### [DATA TO EXAMINE]
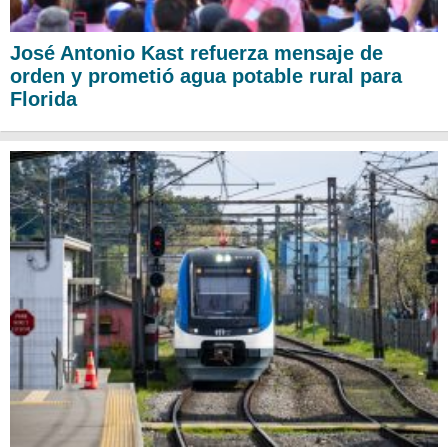
José Antonio Kast refuerza mensaje de
orden y prometió agua potable rural para
Florida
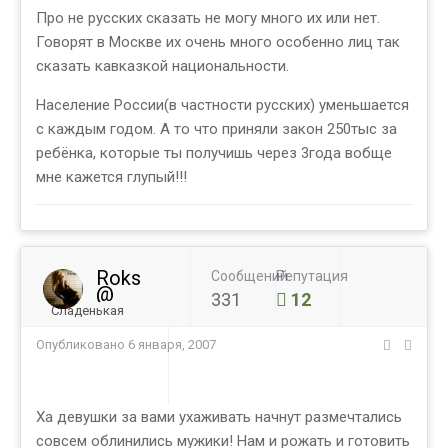
Про не русских сказать не могу много их или нет.
Говорят в Москве их очень много особенно лиц так
сказать кавказкой национальности.
Население России(в частности русских) уменьшается
с каждым годом. А то что приняли закон 250тыс за
ребёнка, которые ты получишь через 3года вобще
мне кажется глупый!!!
Roks
Сообщений
Репутация
@
331
12
Сладенькая
Опубликовано
6 января, 2007
Ха девушки за вами ухаживать начнут размечтались
совсем облинились мужики! Нам и рожать и готовить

### [WHAT IS NEEDED]
Locate the word "много" in the data above. Copy every line carrying it.

### [OUTPUT FOR THIS EXERCISE]
Про не русских сказать не могу много их или нет.
Говорят в Москве их очень много особенно лиц так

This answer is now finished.